The opening ceremonies were held here Wednesday night and you could have shot a cannon through the place and not hit anyone.
Yesterday the Ferbey Four were hit with a brilliant 20-foot angle raise triple take-out circus shot to give up four against Leon Moch and about 150 people in a gorgeous 1,200 seat arena saw it. Even fewer people watched 12th seeded Jeff Ginter's upset win over the No. 1 seeded Ferbey team to open the event.
"This should be the showcase provincial in Canada," said the six-time Brier winner and four time world champion.
"What showcase? This is not a showcase."
The curlers are now coming to the conclusion the format they're using for the third straight year is seriously flawed.
If you look deeper than the surface, you'll discover it's not because Drayton Valley is a horsebleep town. A big part of what's wrong is that curling in Alberta is too good for its own good. And the particular problem here is that the booming Alberta economy is arguably the biggest thing wrong with this event.
The first thing you need to know here is just how strong an event this is.
You can make a case it features a higher level of curling than will be at this year's Ford Worlds which have already sold 125,823 tickets in Edmonton.
You may know that five of the top 13 teams in the country are in this. But it goes beyond that. The strength of field multiplier for men's playdowns involves an obviously complicated system.
Without explaining it, Alberta's total is 240, Manitoba 170 and Saskatchewan 125. It drops all the way down to PEI with four and Northern Ontario and the Territories with zero.
This is an event which should be playing sizable junior hockey arenas in Lethbridge, Medicine Hat, Red Deer and Grand Prairie and selling out.
But that's a non-starter.
Because Edmonton and Calgary fill NHL arenas for the Briers, those centres are now in the rotation for women's world championships (Grand Prairie last year), Scotties Tournament of Hearts (Red Deer recently and Lethbridge this year) and Continental and Canada Cups (Medicine Hat).
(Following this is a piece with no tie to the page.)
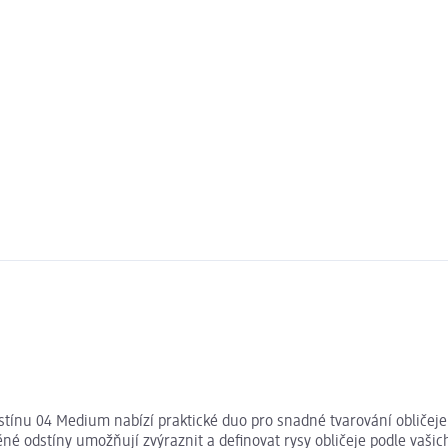
nu 04 Medium nabízí praktické duo pro snadné tvarování obličeje 
né odstíny umožňují zvýraznit a definovat rysy obličeje podle vašic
"We're victims of our own success," said Alberta Curling Federation boss Jim Pringle.
So it's small 800-1,200 seat arenas in Hinton, Innisfail and Drayton Valley (and a curling club in Edmonton last year) with Spruce Grove, Wainwright and Olds slated to play host to the next three Kia Cups.
Hinton and Innisfail filled the rinks and the towns totally embraced the event. That's not happening here. Yet.
They've allegedly bought the all-event tickets at $150 each but they're all out in the oil patch working until the weekend. And people from outside here can't get hotel rooms until the weekend because oilpatch workers are filling them all.
Three years ago the Kia Cup went from an eight-team round-robin to a 12-team tournament with two pools of six.
Kevin Martin and Randy Ferbey are ranked 1-2 in the world and are in different pools.
"I talked to a fan here who asked me when we play each other," said Ferbey. "I said 'We might not.' He said 'That's not right.' And it's not."
Martin says it's broken and has to be fixed.
"The structure is wrong,'' said Martin, who advocates 16 teams playing eight-end games instead of 12 playing 10-end games.
That, he says, would help fix another problem, the dramatic drop in teams entering the playdowns because they don't think they have a chance anymore. "The game is getting separated," he said.
He feels 16 teams in an event on arena ice would give more teams more reason to enter. Of course, it would be nice if there was somebody to watch them.
Martin advocates eight-end games. "The sweepers are so strong, they're ripping the pebble right off it by the 10th end."
Ferbey just shakes his head.
"I don't know what all the answers are, but something is off. Way off."